Come sempre suo padre era intento a dipingere nel vecchio fienile che chiamava il suo atelier. Il locale era pervaso dall'odore di trementina e di colori a olio, e come ogni volta, Wallander ebbe la netta sensazione di entrare nel proprio passato. Quegli odori pungenti che avvolgevano sempre suo padre quando lavorava nel suo atelier erano tra i primi ricordi della sua infanzia e sembravano non cambiare mai, così come rimanava immutabile il soggetto che suo padre dipingeva da sempre. Un paesaggio al tramonto. Di tanto in tanto, senza che Wallander fosse mai riuscito a capire quale strano impulso ne fosse la causa, il padre aggiungeva un gallo cedrone in primo piano sempre a sinistra.
Il padre di Wallender era un pittore della domenica. Un giorno, molti anni prima, aveva deciso di aver conquistato la perfezione della propria arte con quel motivo e non lo aveva più cambiato. Solo più tardi, quando aveva raggiunto la maturità, Wallander aveva capito che quella decisione non era dovuta a pigrizia o a incapacità. Quell'immutabilità dava a suo padre quel senso di sicurezza di cui aveva apparentemente bisogno per continuare ad affrontare la vita.

La risposta del maggiore Liepa lo sorprese.
"Io sono religioso" disse, "ma non credo in un dio. Però a dispetto di questo penso che l'uomo può avere una fede, si può credere a qualcosa che è al di là del limite naturale della ragione. Anche il marxismo incorpora una componente di fede non indifferente, anche se pretende di essere una dottrina razionale e non una semplice ideologia. (...)"

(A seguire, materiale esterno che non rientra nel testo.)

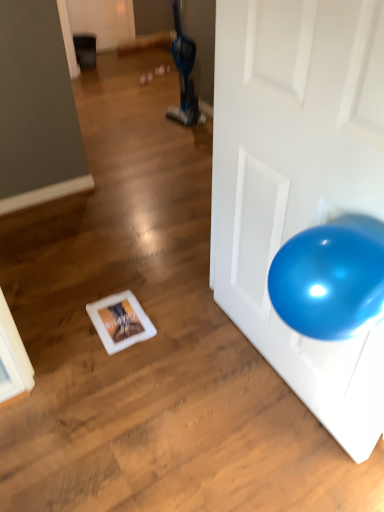 At what (x,y) coordinates should I click in order to perform the action: click on vacant space to the left of glossy white door at right. Please return your answer as a coordinate pair (x, y). The image size is (384, 512). Looking at the image, I should click on (173, 390). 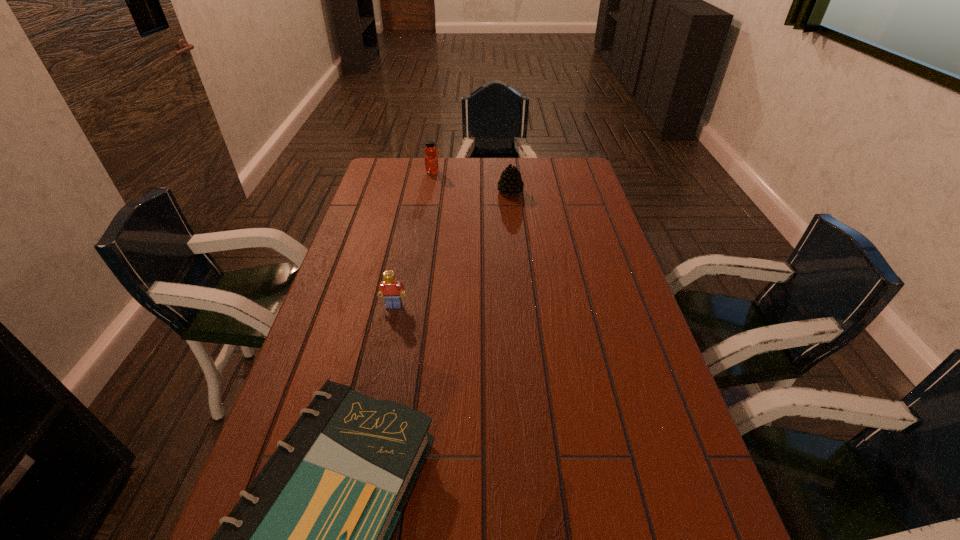 Where is `pinecone that is at the far edge`? The height and width of the screenshot is (540, 960). pinecone that is at the far edge is located at coordinates (510, 183).

This screenshot has width=960, height=540. I want to click on object present at the left edge, so click(x=390, y=288).

This screenshot has width=960, height=540. I want to click on vacant space at the far edge of the desktop, so click(x=431, y=179).

The width and height of the screenshot is (960, 540). In order to click on blank area at the left edge in this screenshot , I will do `click(377, 222)`.

The height and width of the screenshot is (540, 960). Identify the location of blank space at the right edge. (623, 261).

The height and width of the screenshot is (540, 960). I want to click on vacant space at the far left corner of the desktop, so click(x=381, y=159).

At what (x,y) coordinates should I click in order to perform the action: click on vacant space at the far right corner of the desktop. Please return your answer as a coordinate pair (x, y). This screenshot has width=960, height=540. Looking at the image, I should click on (579, 180).

Locate an element on the screen. empty location between the farthest object and the pinecone is located at coordinates (471, 182).

The width and height of the screenshot is (960, 540). What are the coordinates of `free space between the Lego and the farthest object` in the screenshot? It's located at (413, 239).

Identify the location of free spot between the farthest object and the third farthest object. (413, 239). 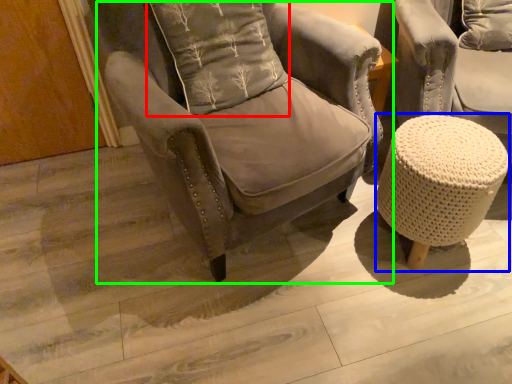 Question: Which is nearer to the pillow (highlighted by a red box)? bar stool (highlighted by a blue box) or chair (highlighted by a green box).

Choices:
 (A) bar stool
 (B) chair

Answer: (B) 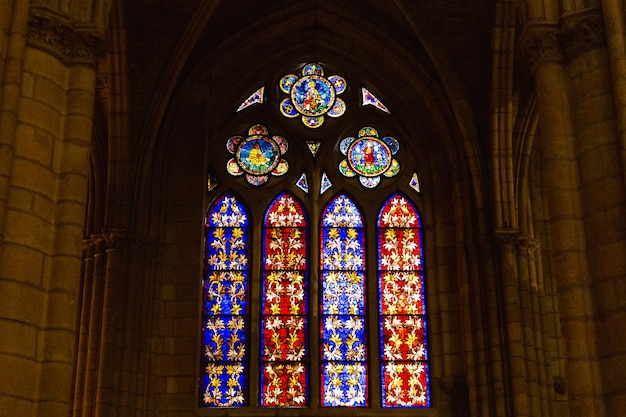 I want to click on long windows, so click(x=337, y=277), click(x=232, y=297), click(x=277, y=285), click(x=409, y=270). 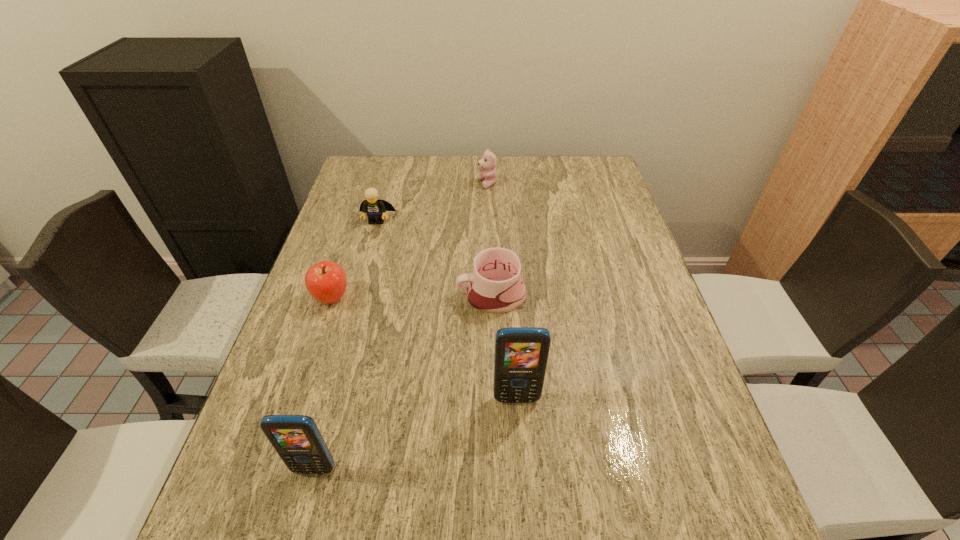 Find the location of a particular element. The width and height of the screenshot is (960, 540). the left cellular telephone is located at coordinates (296, 438).

I want to click on the nearest object, so click(296, 438).

The width and height of the screenshot is (960, 540). Find the location of `the right cellular telephone`. the right cellular telephone is located at coordinates (521, 353).

Find the location of a particular element. The image size is (960, 540). the farther cellular telephone is located at coordinates coord(521,353).

Image resolution: width=960 pixels, height=540 pixels. In order to click on teddy bear in this screenshot , I will do `click(488, 162)`.

You are a GUI agent. You are given a task and a screenshot of the screen. Output one action in this format:
    pyautogui.click(x=<x>, y=<y>)
    Task: Click on the fifth nearest object
    
    Given the screenshot: What is the action you would take?
    pyautogui.click(x=375, y=209)

Locate an element on the screen. mug is located at coordinates (495, 286).

Locate an element on the screen. The image size is (960, 540). apple is located at coordinates (326, 281).

Find the location of a particular element. This screenshot has width=960, height=540. free space located on the screen of the right cellular telephone is located at coordinates (521, 465).

At what (x,y) coordinates should I click in order to perform the action: click on free spot located at the face of the farthest object. Please return your answer as a coordinate pair (x, y). Looking at the image, I should click on (450, 184).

Sono pazzi, pensò Wallander. Pazzi che vivono in un mondo irreale, in un sogno dove hanno perso tutto il senso delle proporzioni. E io rappresento la loro ultima speranza e hanno ingigantito le mie capacità. Il poliziotto svedese come l'ultimo eroe romantico. Improvvisamnte gli sembrò di capire fino a che punto la paura potesse influenzare e cambiare le persone. Erano arrivati a credere che con la sua sola presenza, Wallander avrebbe risolto tutti i loro problemi come un angelo liberatore. Non erano certo dello stampo del maggiore Liepa, che molto realisticamente aveva solo e sempre fatto affidamento su se stesso. Il maggiore Liepa aveva detto di essere un uomo religioso ma non aveva lasciato che la sua fede fosse oscurata da un dio. Aveva capito che la realtà della nazione lettone iniziava e finiva con le ingiustizie che affliggevano la vita di tutti i giorni dei suoi cittadini. Con la scomparsa del maggiore, quelle persone avevano perso l'interlocutore di riferimento e nel loro stato di confusione mentale e smarrimento credevano di aver trovato in Kurt Wallander, il poliziotto svedese inviato dal cielo.